The public pools available on Balancer are the same as those found in other AMMs. It enables anyone to inject liquidity while also earning rewards. The main distinction between Balancer’s public liquidity pools and others is that liquidity providers can deposit any combination of up to eight different tokens, while the others may only permit up to two tokens.
The parameters that govern public pools are fixed and cannot be altered once they have been finalized. This means that parameters such as the type of tokens added to the pool and the ratio cannot be altered.
Private pools are designed to be extremely flexible, allowing users to change the parameters of the pools. Usually, this type of pool is funded by a single individual or a group of people, and it is not open to the public. This means that not everyone is allowed to inject liquidity into the pool. Only the owner of the pool is permitted to provide liquidity.
Smart pools, on the other hand, are a hybrid of public and private pools. In this case, the pool’s governing parameters are flexible, and anyone can provide liquidity. Unlike in a public pool, factors such as swap fees, tokens, pool weight, liquidity pool restrictions, and much more can be changed over time.
UniSwap is regarded as one of the first AMMs in existence, having been established on November 2, 2018. It has grown to be one of the most popular Automated Market Makers, with the feature that allows anyone to create a pool on the platform. Users can also provide liquidity on any pool they want.

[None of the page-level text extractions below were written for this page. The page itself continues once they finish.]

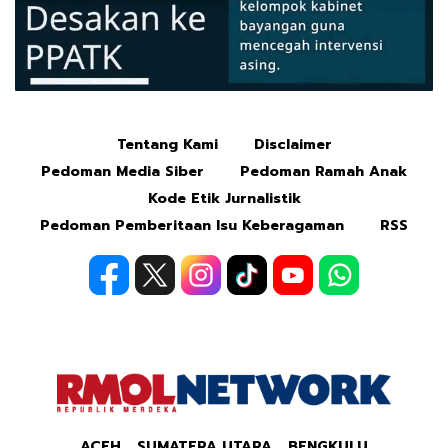
Tentang Kami
Disclaimer
Mute
Pedoman Media Siber
Pedoman Ramah Anak
Kode Etik Jurnalistik
Pedoman Pemberitaan Isu Keberagaman
RSS
ACEH
SUMATERA UTARA
BENGKULU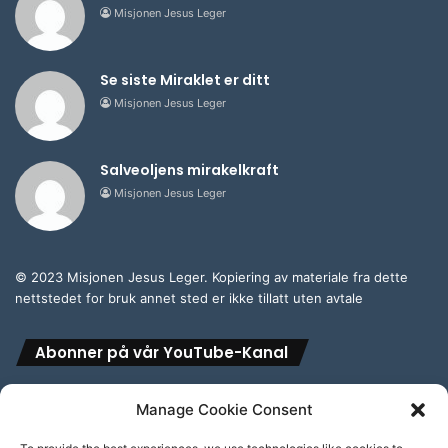
Misjonen Jesus Leger
Se siste Miraklet er ditt
Misjonen Jesus Leger
Salveoljens mirakelkraft
Misjonen Jesus Leger
© 2023 Misjonen Jesus Leger. Kopiering av materiale fra dette
nettstedet for bruk annet sted er ikke tillatt uten avtale
Abonner på vår YouTube-Kanal
Manage Cookie Consent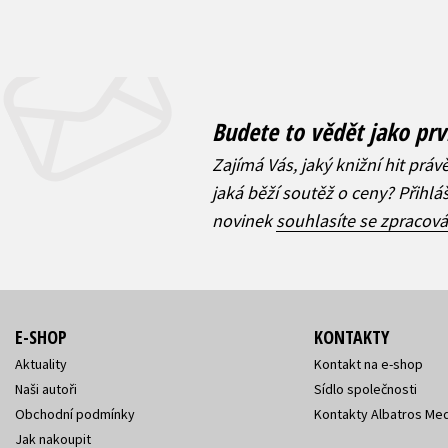
Budete to vědět jako prv
Zajímá Vás, jaký knižní hit práv
jaká běží soutěž o ceny? Přihl
novinek
souhlasíte se zpracov
E-SHOP
KONTAKTY
Aktuality
Kontakt na e-shop
Naši autoři
Sídlo společnosti
Obchodní podmínky
Kontakty Albatros Med
Jak nakoupit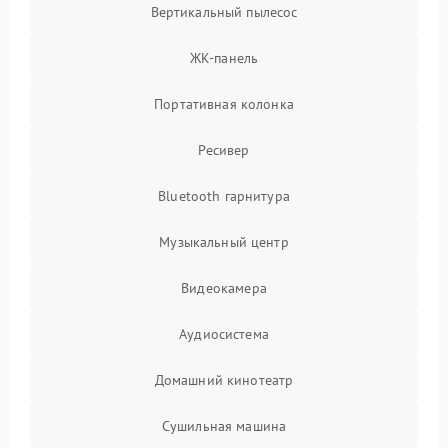
Вертикальный пылесос
ЖК-панель
Портативная колонка
Ресивер
Bluetooth гарнитура
Музыкальный центр
Видеокамера
Аудиосистема
Домашний кинотеатр
Сушильная машина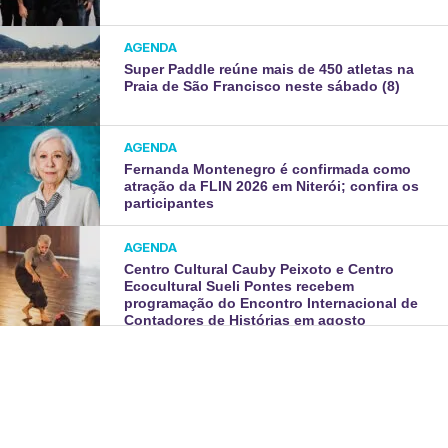
AGENDA
Super Paddle reúne mais de 450 atletas na
Praia de São Francisco neste sábado (8)
AGENDA
Fernanda Montenegro é confirmada como
atração da FLIN 2026 em Niterói; confira os
participantes
AGENDA
Centro Cultural Cauby Peixoto e Centro
Ecocultural Sueli Pontes recebem
programação do Encontro Internacional de
Contadores de Histórias em agosto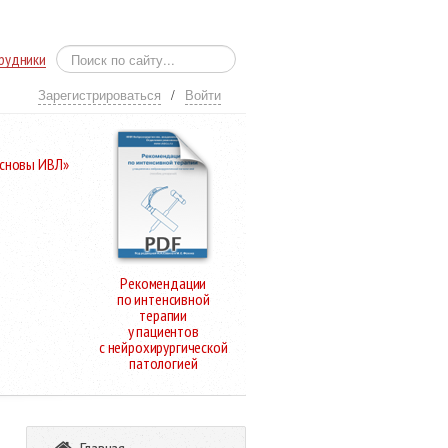
рудники
Зарегистрироваться
/
Войти
Основы ИВЛ»
Рекомендации
по интенсивной
терапии
у пациентов
с нейрохирургической
патологией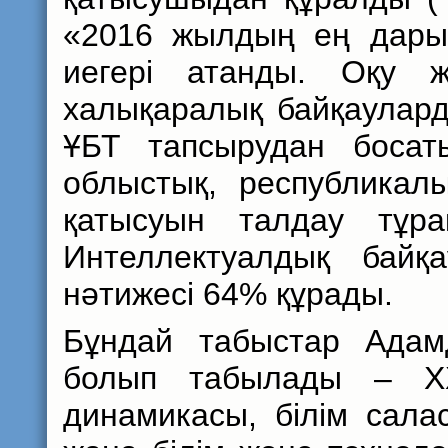
«2016 жылдың ең дары
иегері атанды. Оқу 
халықаралық байқаулард
ҰБТ тапсырудан босат
облыстық, республикал
қатысуын талдау тұра
Интеллектуалдық байқ
нәтижесі 64% құрады.
Бұндай табыстар Адам
болып табылады – XX
динамикасы, білім сала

It enables the decentralized exchange of ERC20 tokens, allowing users to exchange their ETH for any ERC20 token and vice versa.
Sushiswap is a fork of UniSwap established in 2020 by a person or group of individuals known as Chef Nomi. It launched a vampire attack earlier in its development, aiming to induce liquidity providers to move their liquidity from UniSwap to Sushiswap. They provided liquidity providers with SUSHI, their native token, for injecting liquidity into various pools.
It performs functions similar to those provided by UniSwap.
- AMMs are a type of decentralized exchange.
- AMMs work with liquidity pools.
- Liquidity providers are rewarded for injecting liquidity into pools. The rewards can come as a share of transaction fees, governance tokens, or both.
- There are different examples of liquidity pools such as UniSwap and Balancer.